Return the listing below unchanged, minus its pictures.
● ● ● ● ● ● ●
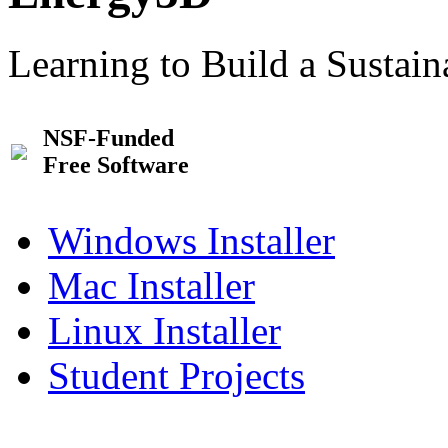
Learning to Build a Sustai
NSF-Funded
Free Software
Windows Installer
Mac Installer
Linux Installer
Student Projects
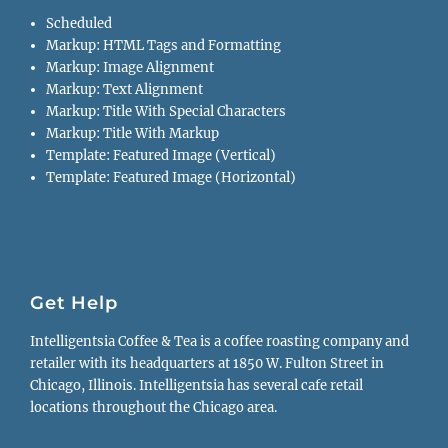
Scheduled
Markup: HTML Tags and Formatting
Markup: Image Alignment
Markup: Text Alignment
Markup: Title With Special Characters
Markup: Title With Markup
Template: Featured Image (Vertical)
Template: Featured Image (Horizontal)
Get Help
Intelligentsia Coffee & Tea is a coffee roasting company and
retailer with its headquarters at 1850 W. Fulton Street in
Chicago, Illinois. Intelligentsia has several cafe retail
locations throughout the Chicago area.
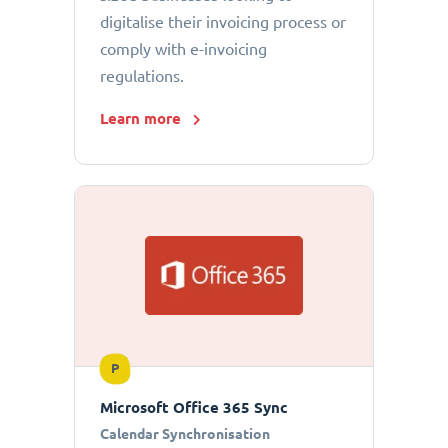
digitalise their invoicing process or
comply with e-invoicing
regulations.
Learn more
P
Microsoft Office 365 Sync
Calendar Synchronisation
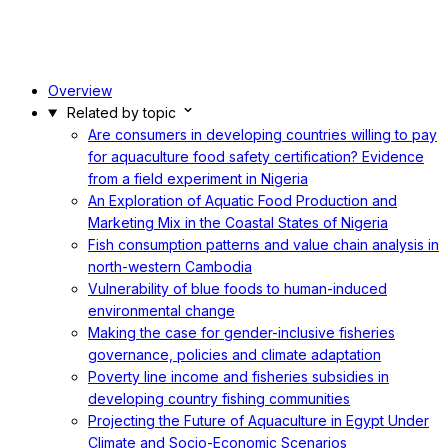
Overview
Related by topic
Are consumers in developing countries willing to pay
for aquaculture food safety certification? Evidence
from a field experiment in Nigeria
An Exploration of Aquatic Food Production and
Marketing Mix in the Coastal States of Nigeria
Fish consumption patterns and value chain analysis in
north-western Cambodia
Vulnerability of blue foods to human-induced
environmental change
Making the case for gender-inclusive fisheries
governance, policies and climate adaptation
Poverty line income and fisheries subsidies in
developing country fishing communities
Projecting the Future of Aquaculture in Egypt Under
Climate and Socio-Economic Scenarios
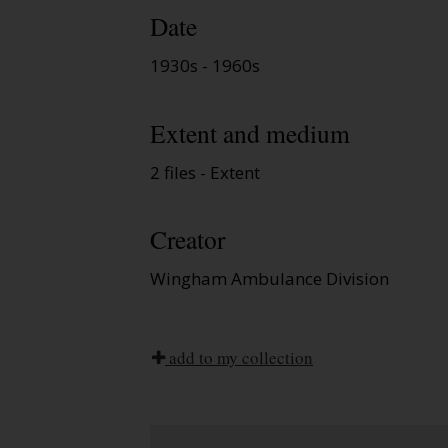
Date
1930s - 1960s
Extent and medium
2 files - Extent
Creator
Wingham Ambulance Division
add to my collection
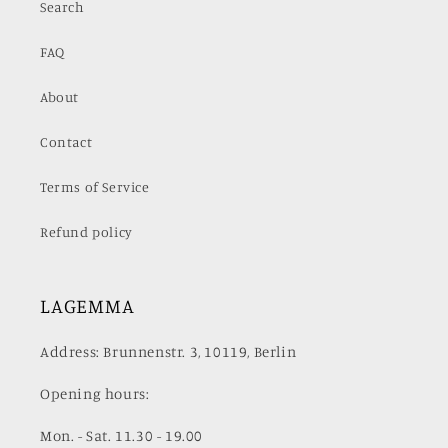
Search
FAQ
About
Contact
Terms of Service
Refund policy
LAGEMMA
Address: Brunnenstr. 3, 10119, Berlin
Opening hours:
Mon. - Sat. 11.30 - 19.00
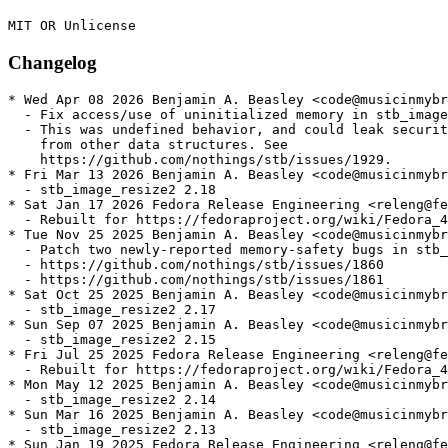
Changelog
* Wed Apr 08 2026 Benjamin A. Beasley <code@musicinmybr
  - Fix access/use of uninitialized memory in stb_image

  - This was undefined behavior, and could leak securit
    from other data structures. See

    https://github.com/nothings/stb/issues/1929.

* Fri Mar 13 2026 Benjamin A. Beasley <code@musicinmybr
  - stb_image_resize2 2.18

* Sat Jan 17 2026 Fedora Release Engineering <releng@fe
  - Rebuilt for https://fedoraproject.org/wiki/Fedora_4
* Tue Nov 25 2025 Benjamin A. Beasley <code@musicinmybr
  - Patch two newly-reported memory-safety bugs in stb_
  - https://github.com/nothings/stb/issues/1860

  - https://github.com/nothings/stb/issues/1861

* Sat Oct 25 2025 Benjamin A. Beasley <code@musicinmybr
  - stb_image_resize2 2.17

* Sun Sep 07 2025 Benjamin A. Beasley <code@musicinmybr
  - stb_image_resize2 2.15

* Fri Jul 25 2025 Fedora Release Engineering <releng@fe
  - Rebuilt for https://fedoraproject.org/wiki/Fedora_4
* Mon May 12 2025 Benjamin A. Beasley <code@musicinmybr
  - stb_image_resize2 2.14

* Sun Mar 16 2025 Benjamin A. Beasley <code@musicinmybr
  - stb_image_resize2 2.13

* Sun Jan 19 2025 Fedora Release Engineering <releng@fe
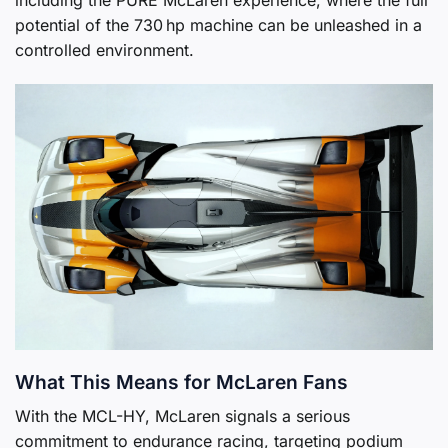
including the PURE McLaren experience, where the full
potential of the 730 hp machine can be unleashed in a
controlled environment.
What This Means for McLaren Fans
With the MCL-HY, McLaren signals a serious
commitment to endurance racing, targeting podium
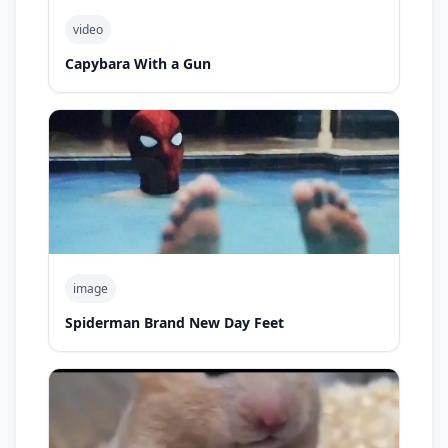
video
Capybara With a Gun
image
Spiderman Brand New Day Feet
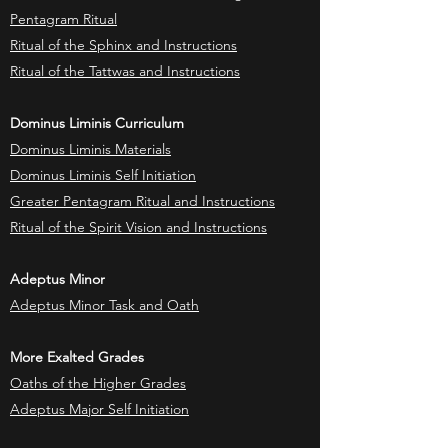
Pentagram Ritual
Ritual of the Sphinx and Instructions
Ritual of the Tattwas and Instructions
Dominus Liminis Curriculum
Dominus Liminis Materials
Dominus Liminis Self Initiation
Greater Pentagram Ritual and Instructions
Ritual of the Spirit Vision and Instructions
Adeptus Minor
Adeptus Minor Task and Oath
More Exalted Grades
Oaths of the Higher Grades
Adeptus Major Self Initiation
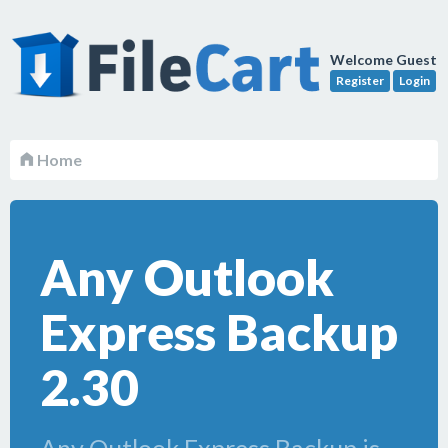
Welcome Guest
Register
Login
Home
Any Outlook
Express Backup
2.30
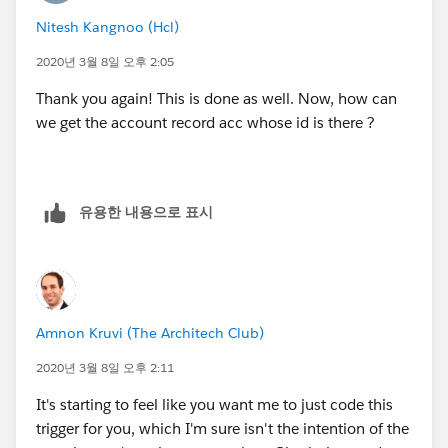
Nitesh Kangnoo (Hcl)
2020년 3월 8일 오후 2:05
Thank you again! This is done as well. Now, how can
we get the account record acc whose id is there ?
유용한 내용으로 표시
Amnon Kruvi (The Architech Club)
2020년 3월 8일 오후 2:11
It's starting to feel like you want me to just code this
trigger for you, which I'm sure isn't the intention of the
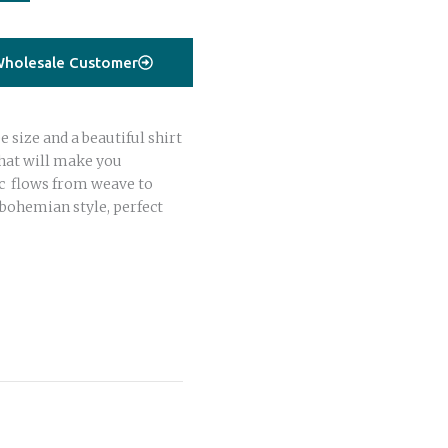
holesale Customer
 size and a beautiful shirt
that will make you
ric flows from weave to
bohemian style, perfect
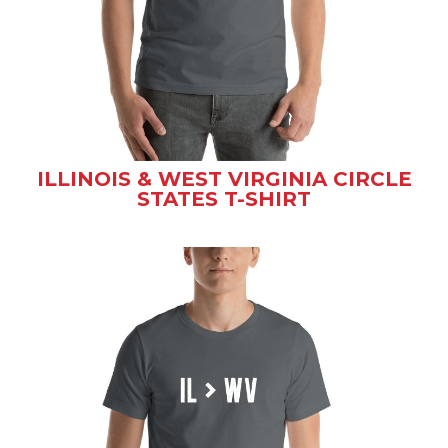
ILLINOIS & WEST VIRGINIA CIRCLE
STATES T-SHIRT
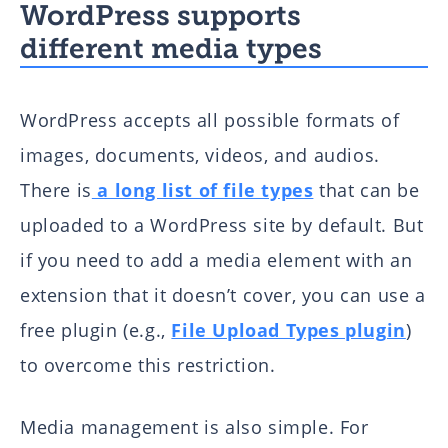
WordPress supports
different media types
WordPress accepts all possible formats of
images, documents, videos, and audios.
There is
a long list of file types
that can be
uploaded to a WordPress site by default. But
if you need to add a media element with an
extension that it doesn’t cover, you can use a
free plugin (e.g.,
File Upload Types plugin
)
to overcome this restriction.
Media management is also simple. For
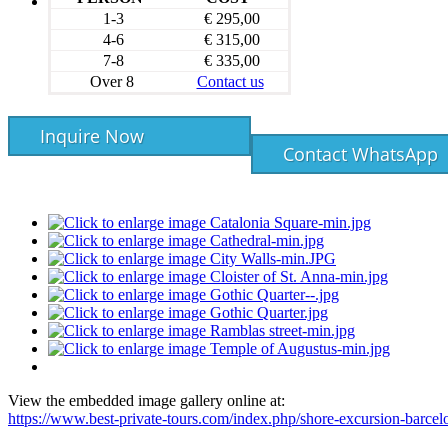
1-3
€ 295,00
4-6
€ 315,00
7-8
€ 335,00
Over 8
Contact us
Inquire Now
Contact WhatsApp
View the embedded image gallery online at:
https://www.best-private-tours.com/index.php/shore-excursion-barce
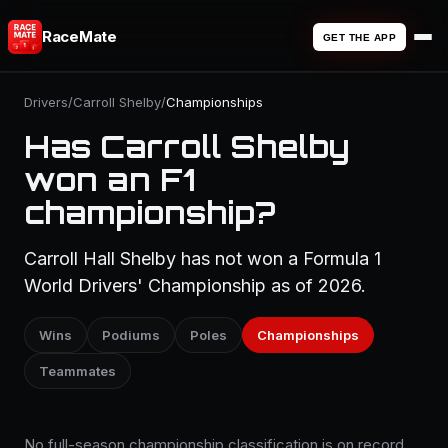
RaceMate
GET THE APP
Drivers
/
Carroll Shelby
/
Championships
Has Carroll Shelby
won an F1
championship?
Carroll Hall Shelby has not won a Formula 1
World Drivers' Championship as of 2026.
Wins
Podiums
Poles
Championships
Teammates
No full-season championship classification is on record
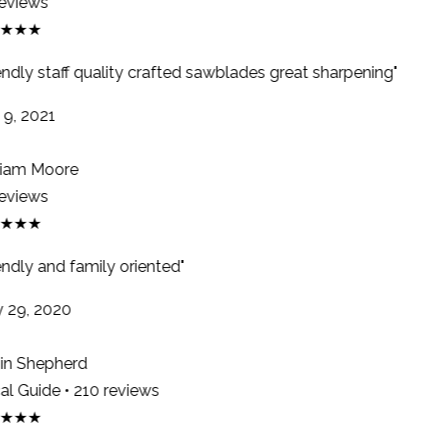
eviews
★★★
endly staff quality crafted sawblades great sharpening"
9, 2021
iam Moore
eviews
★★★
ndly and family oriented"
29, 2020
n Shepherd
l Guide • 210 reviews
★★★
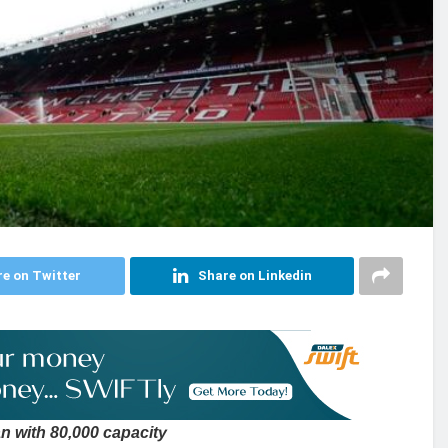
e on Twitter
Share on Linkedin
n with 80,000 capacity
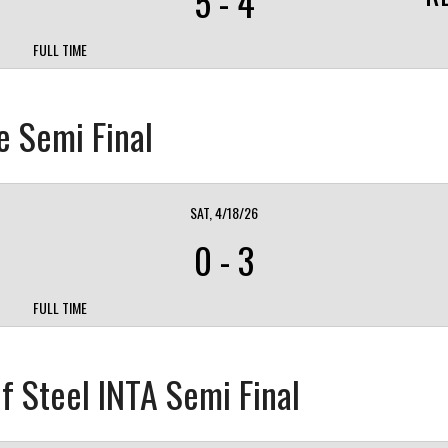
5
-
4
FULL TIME
e Semi Final
SAT, 4/18/26
0
-
3
FULL TIME
f Steel INTA Semi Final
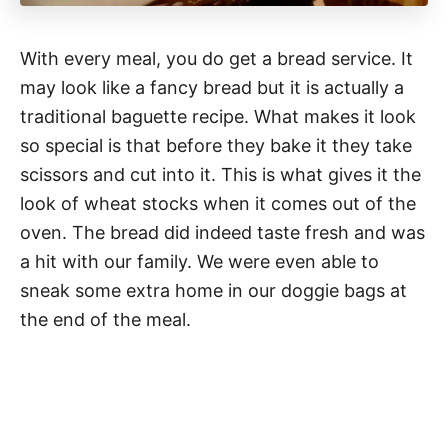
With every meal, you do get a bread service. It
may look like a fancy bread but it is actually a
traditional baguette recipe. What makes it look
so special is that before they bake it they take
scissors and cut into it. This is what gives it the
look of wheat stocks when it comes out of the
oven. The bread did indeed taste fresh and was
a hit with our family. We were even able to
sneak some extra home in our doggie bags at
the end of the meal.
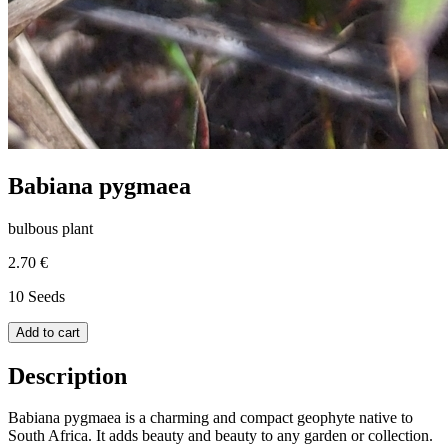
Babiana pygmaea
bulbous plant
2.70 €
10 Seeds
Add to cart
Description
Babiana pygmaea is a charming and compact geophyte native to
South Africa. It adds beauty and beauty to any garden or collection.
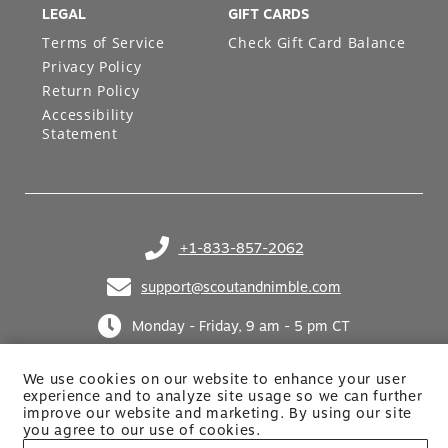
LEGAL
GIFT CARDS
Terms of Service
Check Gift Card Balance
Privacy Policy
Return Policy
Accessibility
Statement
+1-833-857-2062
(opens in your phone application)
support@scoutandnimble.com
(opens in your email application)
Monday - Friday, 9 am - 5 pm CT
We use cookies on our website to enhance your user
experience and to analyze site usage so we can further
improve our website and marketing. By using
our site
you agree to our use of cookies.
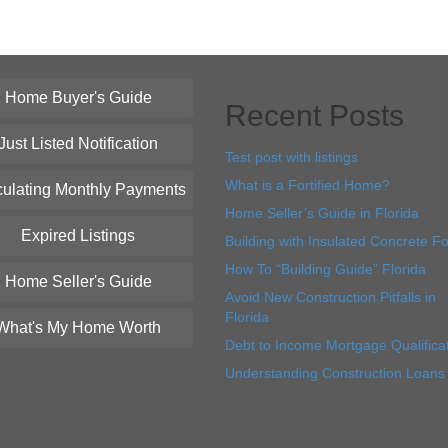
Home Buyer's Guide
Recent Posts
Just Listed Notification
Test post with listings
What is a Fortified Home?
culating Monthly Payments
Home Seller’s Guide in Florida
Expired Listings
Building with Insulated Concrete F
How To “Building Guide” Florida
Home Seller's Guide
Avoid New Construction Pitfalls in
Florida
What's My Home Worth
Debt to Income Mortgage Qualifica
Understanding Construction Loans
● ● ● ● ● ● ●
**EXERCISE RESPONSE:**
Learning to Build a Sustai
NSF-Funded
Free Software
Windows Installer
Mac Installer
Linux Installer
Student Projects
Scheduled
Markup: HTML Tags and Formatting
Markup: Image Alignment
Markup: Text Alignment
Markup: Title With Special Characters
Markup: Title With Markup
Template: Featured Image (Vertical)
Template: Featured Image (Horizontal)
Get Help
Intelligentsia Coffee & Tea is a coffee roasting company and
retailer with its headquarters at 1850 W. Fulton Street in
Chicago, Illinois. Intelligentsia has several cafe retail
locations throughout the Chicago area.
digitalise their invoicing process or
comply with e-invoicing
regulations.
Learn more
P
Microsoft Office 365 Sync
Calendar Synchronisation
Overview
Related by topic
Are consumers in developing countries willing to pay
for aquaculture food safety certification? Evidence
from a field experiment in Nigeria
An Exploration of Aquatic Food Production and
Marketing Mix in the Coastal States of Nigeria
Fish consumption patterns and value chain analysis in
north-western Cambodia
Vulnerability of blue foods to human-induced
environmental change
Making the case for gender-inclusive fisheries
governance, policies and climate adaptation
Poverty line income and fisheries subsidies in
developing country fishing communities
Projecting the Future of Aquaculture in Egypt Under
Climate and Socio-Economic Scenarios
Date
1930s - 1960s
Extent and medium
2 files - Extent
Creator
Wingham Ambulance Division
add to my collection
Search
FAQ
About
Contact
Terms of Service
Refund policy
LAGEMMA
Address: Brunnenstr. 3, 10119, Berlin
Opening hours:
Mon. - Sat. 11.30 - 19.00
Changelog
* Wed Apr 08 2026 Benjamin A. Beasley <code@musicinmybr
  - Fix access/use of uninitialized memory in stb_image

  - This was undefined behavior, and could leak securit
    from other data structures. See

    https://github.com/nothings/stb/issues/1929.

* Fri Mar 13 2026 Benjamin A. Beasley <code@musicinmybr
  - stb_image_resize2 2.18

* Sat Jan 17 2026 Fedora Release Engineering <releng@fe
  - Rebuilt for https://fedoraproject.org/wiki/Fedora_4
* Tue Nov 25 2025 Benjamin A. Beasley <code@musicinmybr
  - Patch two newly-reported memory-safety bugs in stb_
  - https://github.com/nothings/stb/issues/1860

  - https://github.com/nothings/stb/issues/1861

* Sat Oct 25 2025 Benjamin A. Beasley <code@musicinmybr
  - stb_image_resize2 2.17

* Sun Sep 07 2025 Benjamin A. Beasley <code@musicinmybr
  - stb_image_resize2 2.15

* Fri Jul 25 2025 Fedora Release Engineering <releng@fe
  - Rebuilt for https://fedoraproject.org/wiki/Fedora_4
* Mon May 12 2025 Benjamin A. Beasley <code@musicinmybr
  - stb_image_resize2 2.14

* Sun Mar 16 2025 Benjamin A. Beasley <code@musicinmybr
  - stb_image_resize2 2.13

* Sun Jan 19 2025 Fedora Release Engineering <releng@fe
including the PURE McLaren experience, where the full
potential of the 730 hp machine can be unleashed in a
controlled environment.
What This Means for McLaren Fans
With the MCL-HY, McLaren signals a serious
commitment to endurance racing, targeting podium
video
Capybara With a Gun
image
Spiderman Brand New Day Feet
Pentagram Ritual
Ritual of the Sphinx and Instructions
Ritual of the Tattwas and Instructions
Dominus Liminis Curriculum
Dominus Liminis Materials
Dominus Liminis Self Initiation
Greater Pentagram Ritual and Instructions
Ritual of the Spirit Vision and Instructions
Adeptus Minor
Adeptus Minor Task and Oath
More Exalted Grades
Oaths of the Higher Grades
Adeptus Major Self Initiation
Welcome Guest
Register
Login
Home
Any Outlook
Express Backup
2.30
Nitesh Kangnoo (Hcl)
2020년 3월 8일 오후 2:05
Thank you again! This is done as well. Now, how can
we get the account record acc whose id is there ?
유용한 내용으로 표시
Amnon Kruvi (The Architech Club)
2020년 3월 8일 오후 2:11
It's starting to feel like you want me to just code this
trigger for you, which I'm sure isn't the intention of the
holesale Customer
 size and a beautiful shirt
that will make you
ric flows from weave to
bohemian style, perfect
ILLINOIS & WEST VIRGINIA CIRCLE
STATES T-SHIRT
WordPress supports
different media types
WordPress accepts all possible formats of
images, documents, videos, and audios.
There is
a long list of file types
that can be
uploaded to a WordPress site by default. But
if you need to add a media element with an
extension that it doesn’t cover, you can use a
free plugin (e.g.,
File Upload Types plugin
)
to overcome this restriction.
Media management is also simple. For
1-3
€ 295,00
4-6
€ 315,00
7-8
€ 335,00
Over 8
Contact us
Inquire Now
Contact WhatsApp
View the embedded image gallery online at:
https://www.best-private-tours.com/index.php/shore-excursion-barce
RaceMate
GET THE APP
Drivers
/
Carroll Shelby
/
Championships
Has Carroll Shelby
won an F1
championship?
Carroll Hall Shelby has not won a Formula 1
World Drivers' Championship as of 2026.
Wins
Podiums
Poles
Championships
Teammates
No full-season championship classification is on record
eviews
★★★
endly staff quality crafted sawblades great sharpening"
9, 2021
iam Moore
eviews
★★★
ndly and family oriented"
29, 2020
n Shepherd
l Guide • 210 reviews
★★★
e on Twitter
Share on Linkedin
n with 80,000 capacity
5
-
4
FULL TIME
e Semi Final
SAT, 4/18/26
0
-
3
FULL TIME
f Steel INTA Semi Final
With every meal, you do get a bread service. It
may look like a fancy bread but it is actually a
traditional baguette recipe. What makes it look
so special is that before they bake it they take
scissors and cut into it. This is what gives it the
look of wheat stocks when it comes out of the
oven. The bread did indeed taste fresh and was
a hit with our family. We were even able to
sneak some extra home in our doggie bags at
the end of the meal.
Babiana pygmaea
bulbous plant
2.70 €
10 Seeds
Add to cart
Description
Babiana pygmaea is a charming and compact geophyte native to
South Africa. It adds beauty and beauty to any garden or collection.
LEGAL
GIFT CARDS
Terms of Service
Check Gift Card Balance
Privacy Policy
Return Policy
Accessibility
Statement
+1-833-857-2062
(opens in your phone application)
support@scoutandnimble.com
(opens in your email application)
Monday - Friday, 9 am - 5 pm CT
We use cookies on our website to enhance your user
experience and to analyze site usage so we can further
improve our website and marketing. By using
our site
you agree to our use of cookies.
Home Buyer's Guide
Recent Posts
Just Listed Notification
Test post with listings
What is a Fortified Home?
culating Monthly Payments
Home Seller’s Guide in Florida
Expired Listings
Building with Insulated Concrete F
How To “Building Guide” Florida
Home Seller's Guide
Avoid New Construction Pitfalls in
Florida
What's My Home Worth
Debt to Income Mortgage Qualifica
Understanding Construction Loans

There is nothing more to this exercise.